# Your goal
Write out, word for word, every line in the data below from the one containing "Subscribe & Update" to the one containing "Contact Supplier", both of them included.

# Data for this task
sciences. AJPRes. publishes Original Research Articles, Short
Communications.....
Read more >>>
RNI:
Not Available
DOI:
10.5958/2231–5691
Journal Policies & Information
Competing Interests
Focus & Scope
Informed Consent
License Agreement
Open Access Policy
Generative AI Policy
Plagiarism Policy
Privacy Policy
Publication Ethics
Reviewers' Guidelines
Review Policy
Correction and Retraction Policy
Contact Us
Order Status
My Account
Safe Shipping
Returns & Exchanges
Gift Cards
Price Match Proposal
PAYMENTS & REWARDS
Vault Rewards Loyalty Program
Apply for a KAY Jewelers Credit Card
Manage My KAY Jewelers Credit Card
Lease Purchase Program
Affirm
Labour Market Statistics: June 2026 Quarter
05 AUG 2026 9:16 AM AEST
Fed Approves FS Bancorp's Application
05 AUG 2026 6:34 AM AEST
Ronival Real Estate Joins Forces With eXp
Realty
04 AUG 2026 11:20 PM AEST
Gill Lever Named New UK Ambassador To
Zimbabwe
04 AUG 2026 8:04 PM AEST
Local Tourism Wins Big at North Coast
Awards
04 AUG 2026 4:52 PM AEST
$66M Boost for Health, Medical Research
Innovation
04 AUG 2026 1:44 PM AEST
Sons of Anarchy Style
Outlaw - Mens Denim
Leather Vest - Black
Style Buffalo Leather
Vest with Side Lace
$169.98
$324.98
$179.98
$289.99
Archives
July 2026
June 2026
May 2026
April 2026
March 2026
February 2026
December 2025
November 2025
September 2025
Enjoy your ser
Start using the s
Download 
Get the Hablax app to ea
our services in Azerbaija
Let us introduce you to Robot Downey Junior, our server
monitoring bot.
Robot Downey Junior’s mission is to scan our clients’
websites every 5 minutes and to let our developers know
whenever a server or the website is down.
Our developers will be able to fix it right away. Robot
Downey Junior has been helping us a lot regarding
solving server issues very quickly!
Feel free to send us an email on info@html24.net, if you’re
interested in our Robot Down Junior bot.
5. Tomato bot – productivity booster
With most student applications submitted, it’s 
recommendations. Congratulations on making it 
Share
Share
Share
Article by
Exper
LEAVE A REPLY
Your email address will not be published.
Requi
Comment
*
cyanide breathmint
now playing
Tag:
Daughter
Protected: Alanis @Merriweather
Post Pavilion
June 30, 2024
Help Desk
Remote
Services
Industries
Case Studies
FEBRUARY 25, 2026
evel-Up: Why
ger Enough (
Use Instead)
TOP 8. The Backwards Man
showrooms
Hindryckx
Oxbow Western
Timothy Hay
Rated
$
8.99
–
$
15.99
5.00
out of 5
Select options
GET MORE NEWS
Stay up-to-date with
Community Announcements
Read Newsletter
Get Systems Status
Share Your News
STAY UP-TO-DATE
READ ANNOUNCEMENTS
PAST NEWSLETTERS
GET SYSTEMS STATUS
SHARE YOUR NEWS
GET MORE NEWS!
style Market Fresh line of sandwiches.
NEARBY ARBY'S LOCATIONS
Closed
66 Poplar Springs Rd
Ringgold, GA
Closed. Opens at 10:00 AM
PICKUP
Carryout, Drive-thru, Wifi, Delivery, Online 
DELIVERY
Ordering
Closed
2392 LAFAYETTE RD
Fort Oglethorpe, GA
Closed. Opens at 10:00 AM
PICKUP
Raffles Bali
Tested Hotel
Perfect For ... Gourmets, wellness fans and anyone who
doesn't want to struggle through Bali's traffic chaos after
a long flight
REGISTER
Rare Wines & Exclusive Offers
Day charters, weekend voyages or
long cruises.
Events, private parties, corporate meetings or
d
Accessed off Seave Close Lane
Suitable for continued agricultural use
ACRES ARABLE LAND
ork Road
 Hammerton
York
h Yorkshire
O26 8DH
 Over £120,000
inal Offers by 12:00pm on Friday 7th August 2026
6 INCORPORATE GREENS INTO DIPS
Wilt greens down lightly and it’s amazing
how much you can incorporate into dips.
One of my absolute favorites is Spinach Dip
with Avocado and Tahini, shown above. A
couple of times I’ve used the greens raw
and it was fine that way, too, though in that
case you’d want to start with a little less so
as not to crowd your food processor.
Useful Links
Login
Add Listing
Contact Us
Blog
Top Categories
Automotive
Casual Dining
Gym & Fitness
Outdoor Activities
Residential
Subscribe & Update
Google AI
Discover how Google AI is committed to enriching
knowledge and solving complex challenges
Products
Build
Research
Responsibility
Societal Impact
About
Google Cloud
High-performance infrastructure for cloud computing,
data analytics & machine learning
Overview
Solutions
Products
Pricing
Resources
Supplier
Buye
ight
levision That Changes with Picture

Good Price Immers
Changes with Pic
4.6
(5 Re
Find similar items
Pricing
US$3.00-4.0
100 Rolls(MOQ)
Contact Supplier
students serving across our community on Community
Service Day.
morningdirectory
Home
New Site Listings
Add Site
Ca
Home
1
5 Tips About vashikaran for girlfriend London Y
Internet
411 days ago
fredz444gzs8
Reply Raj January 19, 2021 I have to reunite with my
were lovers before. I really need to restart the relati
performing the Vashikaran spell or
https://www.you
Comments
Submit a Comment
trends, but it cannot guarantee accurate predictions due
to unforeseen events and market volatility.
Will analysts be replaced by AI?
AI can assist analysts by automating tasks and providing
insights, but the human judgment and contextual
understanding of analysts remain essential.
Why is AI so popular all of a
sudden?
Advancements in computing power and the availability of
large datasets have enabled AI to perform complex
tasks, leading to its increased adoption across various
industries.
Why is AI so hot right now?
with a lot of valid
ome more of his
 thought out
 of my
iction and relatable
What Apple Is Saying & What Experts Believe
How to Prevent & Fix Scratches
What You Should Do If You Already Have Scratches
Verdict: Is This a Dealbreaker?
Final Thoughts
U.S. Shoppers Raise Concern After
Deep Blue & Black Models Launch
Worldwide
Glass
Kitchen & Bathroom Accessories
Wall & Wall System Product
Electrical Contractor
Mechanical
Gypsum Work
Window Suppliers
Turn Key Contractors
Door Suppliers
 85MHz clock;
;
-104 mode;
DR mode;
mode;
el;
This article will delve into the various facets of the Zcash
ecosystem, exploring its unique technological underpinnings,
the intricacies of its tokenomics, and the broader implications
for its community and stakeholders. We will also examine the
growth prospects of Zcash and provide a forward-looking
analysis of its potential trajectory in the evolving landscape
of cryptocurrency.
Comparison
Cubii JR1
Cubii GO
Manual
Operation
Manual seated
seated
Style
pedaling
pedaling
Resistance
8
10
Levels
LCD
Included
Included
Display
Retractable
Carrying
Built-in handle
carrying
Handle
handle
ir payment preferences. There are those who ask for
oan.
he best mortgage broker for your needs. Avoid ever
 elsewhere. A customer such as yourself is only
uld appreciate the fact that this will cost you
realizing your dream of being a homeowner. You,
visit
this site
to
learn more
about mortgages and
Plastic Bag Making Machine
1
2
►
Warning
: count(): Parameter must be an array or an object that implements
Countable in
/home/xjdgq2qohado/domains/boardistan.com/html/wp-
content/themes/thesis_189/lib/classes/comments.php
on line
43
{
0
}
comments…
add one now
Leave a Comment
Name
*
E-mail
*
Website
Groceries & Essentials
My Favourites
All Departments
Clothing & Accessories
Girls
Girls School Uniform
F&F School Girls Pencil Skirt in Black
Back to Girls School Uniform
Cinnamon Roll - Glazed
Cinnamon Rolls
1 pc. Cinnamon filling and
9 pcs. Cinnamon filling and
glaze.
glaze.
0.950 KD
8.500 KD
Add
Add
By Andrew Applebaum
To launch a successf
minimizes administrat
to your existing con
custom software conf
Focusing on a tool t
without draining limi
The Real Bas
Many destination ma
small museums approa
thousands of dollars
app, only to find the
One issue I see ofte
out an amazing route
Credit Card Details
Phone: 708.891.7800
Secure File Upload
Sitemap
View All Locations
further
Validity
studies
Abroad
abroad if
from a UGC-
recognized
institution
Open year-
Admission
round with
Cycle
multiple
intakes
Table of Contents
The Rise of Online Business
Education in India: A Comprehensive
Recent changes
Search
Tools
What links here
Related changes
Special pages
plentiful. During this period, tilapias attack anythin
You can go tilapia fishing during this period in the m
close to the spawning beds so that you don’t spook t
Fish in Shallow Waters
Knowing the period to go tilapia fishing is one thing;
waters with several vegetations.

# Your response
Subscribe & Update
Google AI
Discover how Google AI is committed to enriching
knowledge and solving complex challenges
Products
Build
Research
Responsibility
Societal Impact
About
Google Cloud
High-performance infrastructure for cloud computing,
data analytics & machine learning
Overview
Solutions
Products
Pricing
Resources
Supplier
Buye
ight
levision That Changes with Picture

Good Price Immers
Changes with Pic
4.6
(5 Re
Find similar items
Pricing
US$3.00-4.0
100 Rolls(MOQ)
Contact Supplier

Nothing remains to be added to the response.